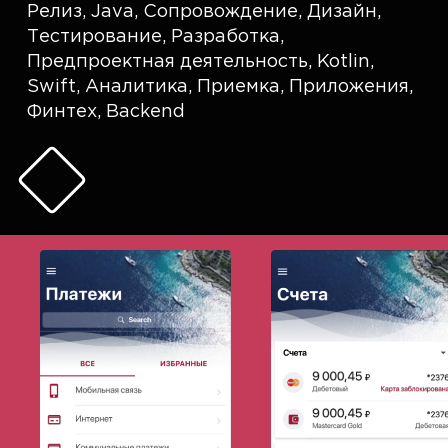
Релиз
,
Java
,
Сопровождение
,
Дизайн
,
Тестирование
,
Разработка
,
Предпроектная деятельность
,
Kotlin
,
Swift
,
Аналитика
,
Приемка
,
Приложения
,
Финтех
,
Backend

#####

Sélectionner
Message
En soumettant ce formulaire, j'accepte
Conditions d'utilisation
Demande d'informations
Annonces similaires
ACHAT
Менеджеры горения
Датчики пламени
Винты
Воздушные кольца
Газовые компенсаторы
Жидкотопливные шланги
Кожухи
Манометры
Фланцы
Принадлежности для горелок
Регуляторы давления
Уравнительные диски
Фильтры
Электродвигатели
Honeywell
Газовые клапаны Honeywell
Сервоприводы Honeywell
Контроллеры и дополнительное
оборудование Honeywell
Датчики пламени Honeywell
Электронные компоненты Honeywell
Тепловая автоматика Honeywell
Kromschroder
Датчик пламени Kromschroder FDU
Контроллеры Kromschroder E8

#####

What the exercise asks:
What lines of the listing above hold "Газовые"? Copy all of them.

Problem solution:
Газовые компенсаторы
Газовые клапаны Honeywell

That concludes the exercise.